Sizing Dough


Dough Handling



By Tom Lehmann

When it comes to sizing, do you need to change your dough recipe depending upon how big the crust or pizza is going to be? What if we wanted to offer an 18- or 36-inch pizza?

Because our pizza crust will always have roughly the same thickness across its entire size, it really doesn’t matter what size we make our pizzas from a dough standpoint. When it comes to baking that pizza, though, it’s an entirely different matter. Most pizzerias will use the same dough to make a variety of different sized pizzas, but they will all be baked for different times, and sometimes even at different temperatures. The reason for this is because the larger pizzas will sink more heat from the oven than a smaller pizza. This is most graphically seen when we put a single pizza into a conventional deck oven and it takes about eight minutes to bake. But then, when we put 10 of those same-size pizzas into the oven, the baking time goes out to maybe something closer to 12 or 14 minutes. We even see this same thing happening in the air impingement ovens, where a 10-inch thin crust pizza might bake in four minutes, and a 14-inch pizza made from the same dough might require nearly 10 minutes.

Due to its smaller mass, the 10-inch pizza is heating up much faster than the 14-inch pizza, so more of the heat becomes available to further raise the temperature of the smaller pizza to a point where it becomes over-baked with the longer baking time of the 14-inch pizza. The converse is also true, where the larger pizza would be under-baked if it were baked under the same conditions as the smaller, 10-inch pizza. To bake some of those really large, party size pizzas, the only thing that you will need to do is to determine the correct baking time and temperature for your particular oven.

As a side note: If you were to prepare an endless ribbon of dough and sauce and top it continuously as you fed it into any of the conveyor ovens, the oven cavity would be continually exposed to the same amount of material to be baked (pizza).
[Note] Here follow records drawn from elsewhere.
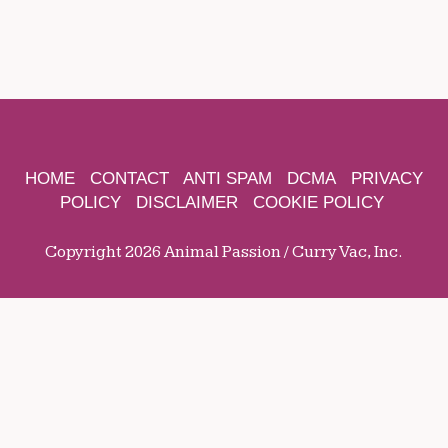
HOME
CONTACT
ANTI SPAM
DCMA
PRIVACY
POLICY
DISCLAIMER
COOKIE POLICY
Copyright 2026 Animal Passion / Curry Vac, Inc.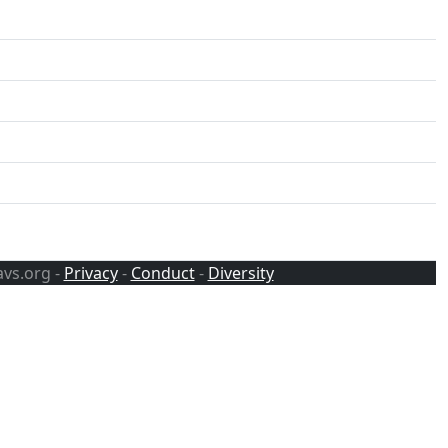
avs.org -
Privacy
-
Conduct
-
Diversity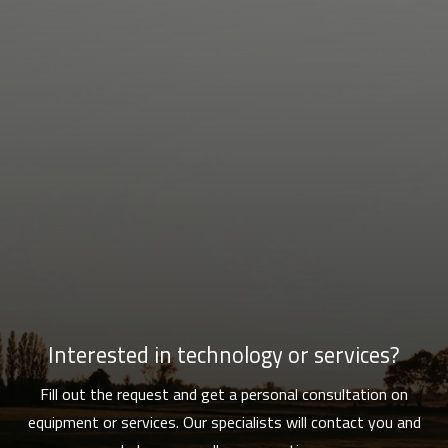
Interested in technology or services?
Fill out the request and get a personal consultation on
equipment or services. Our specialists will contact you and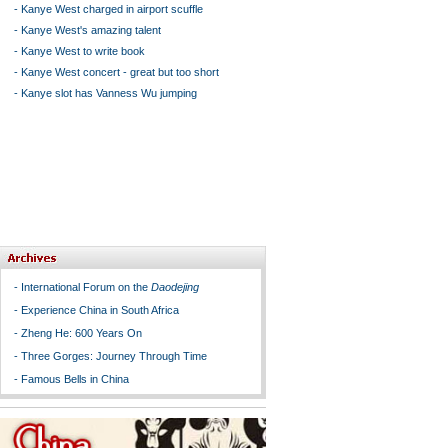
-
Kanye West charged in airport scuffle
-
Kanye West's amazing talent
-
Kanye West to write book
-
Kanye West concert - great but too short
-
Kanye slot has Vanness Wu jumping
-
International Forum on the
Daodejing
-
Experience China in South Africa
-
Zheng He: 600 Years On
-
Three Gorges: Journey Through Time
-
Famous Bells in China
The oven could be set-up and continually operated in this manner, without needing to make any further time or temperature adjustments, just so long as the oven cavity is completely full. Application of this principle also explains the reason why conveyor ovens will bake more pizzas per hour than most deck ovens. Of course, you’ve got to keep the conveyor oven completely full to get that maximum production figure out of it, but that’s what they are designed to do.